Vertrag maastricht bundeskanzler österreich

Ab Mitte der 1960er Jahre verwandelte sich das unruhige Verhältnis zwischen Österreich und Ungarn im Kalten Krieg allmählich in ein « Meisterwerk der europäischen Entspannung ». Das Haupthindernis für diesen Prozess war die gemeinsame Grenze am « Eisernen Vorhang ». Daher beschloss die ungarische Führung auf der Suche nach einer Annäherung an den Westen im Allgemeinen eine allmähliche Aufweichung des Grenzregimes. Obwohl die Grenze « eisern » blieb, wurde das Gebiet 1971 entkernt. Die regionale Zusammenarbeit in den Bereichen Kultur, Sport und Wissenschaft wuchs stetig und Österreich bemühte sich ständig, die gemeinsame Grenze durchlässiger zu machen. Zu Beginn der siebziger Jahre hatten die gegenseitigen Besuche sprunghaft zugenommen. Österreich fungierte auch als diplomatischer « Eisbrecher » für Ungarn. Am auffälligsten ist, dass Österreich 1976 das erste westliche Land war, das offiziell den ungarischen Parteivorsitzenden, Den ungarischen Parteivorsitzenden, Den soros Kédér, erhielt.

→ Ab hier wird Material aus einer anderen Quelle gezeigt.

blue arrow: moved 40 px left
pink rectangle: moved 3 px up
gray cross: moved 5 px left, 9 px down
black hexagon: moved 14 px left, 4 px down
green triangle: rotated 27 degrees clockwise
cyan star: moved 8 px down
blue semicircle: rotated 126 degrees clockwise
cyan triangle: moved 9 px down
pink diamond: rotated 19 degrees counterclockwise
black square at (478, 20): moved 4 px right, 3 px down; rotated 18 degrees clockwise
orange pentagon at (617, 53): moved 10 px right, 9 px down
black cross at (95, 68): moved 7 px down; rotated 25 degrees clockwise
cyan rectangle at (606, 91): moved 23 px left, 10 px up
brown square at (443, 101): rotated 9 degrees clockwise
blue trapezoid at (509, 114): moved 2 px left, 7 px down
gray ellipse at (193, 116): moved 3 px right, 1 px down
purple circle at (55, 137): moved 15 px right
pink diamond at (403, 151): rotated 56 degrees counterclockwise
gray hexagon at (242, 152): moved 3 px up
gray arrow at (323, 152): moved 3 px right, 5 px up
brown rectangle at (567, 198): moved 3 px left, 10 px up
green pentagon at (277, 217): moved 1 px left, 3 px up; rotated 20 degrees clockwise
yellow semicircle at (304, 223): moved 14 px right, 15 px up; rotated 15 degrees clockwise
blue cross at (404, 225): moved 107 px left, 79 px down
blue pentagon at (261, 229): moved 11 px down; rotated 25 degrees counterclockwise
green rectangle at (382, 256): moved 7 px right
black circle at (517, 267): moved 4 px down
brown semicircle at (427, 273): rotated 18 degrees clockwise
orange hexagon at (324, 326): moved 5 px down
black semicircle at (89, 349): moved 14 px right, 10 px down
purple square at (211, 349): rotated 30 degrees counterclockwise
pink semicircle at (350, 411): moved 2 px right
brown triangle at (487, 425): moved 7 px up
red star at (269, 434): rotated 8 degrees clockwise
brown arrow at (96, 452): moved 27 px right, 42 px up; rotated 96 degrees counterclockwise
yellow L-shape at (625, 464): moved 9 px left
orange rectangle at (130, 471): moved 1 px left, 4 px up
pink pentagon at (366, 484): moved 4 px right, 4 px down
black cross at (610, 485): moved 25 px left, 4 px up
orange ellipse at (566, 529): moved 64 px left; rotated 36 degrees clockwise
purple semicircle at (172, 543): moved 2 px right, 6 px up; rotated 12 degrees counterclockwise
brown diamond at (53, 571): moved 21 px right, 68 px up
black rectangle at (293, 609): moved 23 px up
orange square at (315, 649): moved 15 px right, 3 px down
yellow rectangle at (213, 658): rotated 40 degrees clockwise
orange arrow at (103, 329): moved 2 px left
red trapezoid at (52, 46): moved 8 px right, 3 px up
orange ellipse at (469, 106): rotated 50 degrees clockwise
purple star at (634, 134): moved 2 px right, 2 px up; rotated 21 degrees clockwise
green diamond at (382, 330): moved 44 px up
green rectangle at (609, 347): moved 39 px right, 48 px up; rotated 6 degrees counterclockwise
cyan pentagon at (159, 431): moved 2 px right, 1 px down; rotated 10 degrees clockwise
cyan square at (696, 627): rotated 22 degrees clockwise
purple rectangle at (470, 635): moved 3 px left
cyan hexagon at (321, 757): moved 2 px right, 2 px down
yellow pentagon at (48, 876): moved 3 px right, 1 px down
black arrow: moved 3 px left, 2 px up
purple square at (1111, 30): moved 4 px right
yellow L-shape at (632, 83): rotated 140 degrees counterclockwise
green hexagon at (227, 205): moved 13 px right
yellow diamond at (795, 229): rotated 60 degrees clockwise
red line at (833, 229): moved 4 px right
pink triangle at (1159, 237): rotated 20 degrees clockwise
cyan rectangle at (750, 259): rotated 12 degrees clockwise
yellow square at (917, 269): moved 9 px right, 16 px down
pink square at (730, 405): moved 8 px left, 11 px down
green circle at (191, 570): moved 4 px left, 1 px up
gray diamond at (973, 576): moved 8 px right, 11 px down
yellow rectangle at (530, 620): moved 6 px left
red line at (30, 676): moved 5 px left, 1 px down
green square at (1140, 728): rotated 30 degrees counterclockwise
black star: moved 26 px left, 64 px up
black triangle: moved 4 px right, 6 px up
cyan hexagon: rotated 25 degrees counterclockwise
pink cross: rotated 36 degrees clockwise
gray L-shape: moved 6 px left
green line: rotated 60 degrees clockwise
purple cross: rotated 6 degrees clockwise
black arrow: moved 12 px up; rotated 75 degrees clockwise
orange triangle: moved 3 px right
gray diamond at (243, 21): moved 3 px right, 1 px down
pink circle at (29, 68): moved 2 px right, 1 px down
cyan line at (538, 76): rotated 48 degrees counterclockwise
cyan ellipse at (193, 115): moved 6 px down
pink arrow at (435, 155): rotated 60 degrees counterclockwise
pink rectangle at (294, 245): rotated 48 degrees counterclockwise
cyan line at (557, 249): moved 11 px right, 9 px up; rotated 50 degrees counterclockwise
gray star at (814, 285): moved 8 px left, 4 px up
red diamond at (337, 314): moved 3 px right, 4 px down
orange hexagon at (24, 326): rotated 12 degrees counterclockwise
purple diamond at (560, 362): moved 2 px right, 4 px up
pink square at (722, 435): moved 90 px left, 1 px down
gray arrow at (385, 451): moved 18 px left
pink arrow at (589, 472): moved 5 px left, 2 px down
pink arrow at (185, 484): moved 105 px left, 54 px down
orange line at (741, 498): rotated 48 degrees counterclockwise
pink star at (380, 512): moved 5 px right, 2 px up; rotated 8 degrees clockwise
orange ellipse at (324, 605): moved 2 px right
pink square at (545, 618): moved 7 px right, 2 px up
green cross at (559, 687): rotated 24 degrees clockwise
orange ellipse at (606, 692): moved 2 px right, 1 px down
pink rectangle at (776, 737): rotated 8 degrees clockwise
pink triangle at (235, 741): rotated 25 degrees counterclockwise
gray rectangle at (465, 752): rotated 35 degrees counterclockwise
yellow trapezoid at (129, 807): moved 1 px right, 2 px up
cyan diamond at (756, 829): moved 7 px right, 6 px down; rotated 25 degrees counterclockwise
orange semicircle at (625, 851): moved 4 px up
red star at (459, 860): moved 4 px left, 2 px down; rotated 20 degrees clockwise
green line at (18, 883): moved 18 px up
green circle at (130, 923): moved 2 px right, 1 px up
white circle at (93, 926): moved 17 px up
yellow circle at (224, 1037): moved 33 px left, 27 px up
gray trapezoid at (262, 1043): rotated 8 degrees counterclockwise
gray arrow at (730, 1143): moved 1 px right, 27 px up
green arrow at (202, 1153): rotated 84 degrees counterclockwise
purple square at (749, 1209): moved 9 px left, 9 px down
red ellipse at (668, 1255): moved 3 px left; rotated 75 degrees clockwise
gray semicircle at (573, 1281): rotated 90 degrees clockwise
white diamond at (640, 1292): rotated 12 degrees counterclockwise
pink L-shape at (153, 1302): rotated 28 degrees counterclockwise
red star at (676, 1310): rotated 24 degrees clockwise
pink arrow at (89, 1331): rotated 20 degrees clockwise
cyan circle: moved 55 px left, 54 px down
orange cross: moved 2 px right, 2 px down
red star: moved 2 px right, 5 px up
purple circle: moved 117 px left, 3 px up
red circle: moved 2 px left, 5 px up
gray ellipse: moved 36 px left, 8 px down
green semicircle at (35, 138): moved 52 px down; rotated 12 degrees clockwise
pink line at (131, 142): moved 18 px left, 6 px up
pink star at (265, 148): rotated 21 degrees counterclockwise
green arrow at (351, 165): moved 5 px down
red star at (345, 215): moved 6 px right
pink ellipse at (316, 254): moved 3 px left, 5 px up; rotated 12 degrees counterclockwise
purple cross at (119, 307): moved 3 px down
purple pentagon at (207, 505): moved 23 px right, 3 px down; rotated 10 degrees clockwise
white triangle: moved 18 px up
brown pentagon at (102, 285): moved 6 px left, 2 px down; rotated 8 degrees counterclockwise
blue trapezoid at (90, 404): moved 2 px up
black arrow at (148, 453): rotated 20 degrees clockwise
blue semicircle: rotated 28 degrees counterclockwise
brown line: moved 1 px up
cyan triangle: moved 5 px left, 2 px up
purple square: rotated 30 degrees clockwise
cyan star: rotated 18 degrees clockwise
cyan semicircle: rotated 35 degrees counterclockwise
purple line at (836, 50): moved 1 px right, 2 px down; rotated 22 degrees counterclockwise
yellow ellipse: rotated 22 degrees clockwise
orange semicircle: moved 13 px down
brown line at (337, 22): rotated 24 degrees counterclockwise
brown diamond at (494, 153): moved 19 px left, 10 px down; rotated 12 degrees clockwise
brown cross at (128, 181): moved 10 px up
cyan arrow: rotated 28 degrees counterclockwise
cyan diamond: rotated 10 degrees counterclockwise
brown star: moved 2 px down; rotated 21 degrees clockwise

Aufgrund dieser engen Beziehungen und neuer österreichischer Kredite trat 1979 sogar ein Vertrag über die Abschaffung der gegenseitigen Visumpflicht in Kraft. Dies war ein ungewöhnlicher Schritt von Nachbarn mit einer unmittelbaren Grenze auf beiden Seiten des « Eisernen Vorhangs » und führte zu einer signifikanten Zunahme des Ost-West-Tourismus. Darüber hinaus wurde mit dem Vertrag der Europäische Ausschuss der Regionen (AdR) eingesetzt. Der AdR ist die Versammlung der lokalen und regionalen Vertreter der Europäischen Union (EU), die subnationalen Behörden (d. h.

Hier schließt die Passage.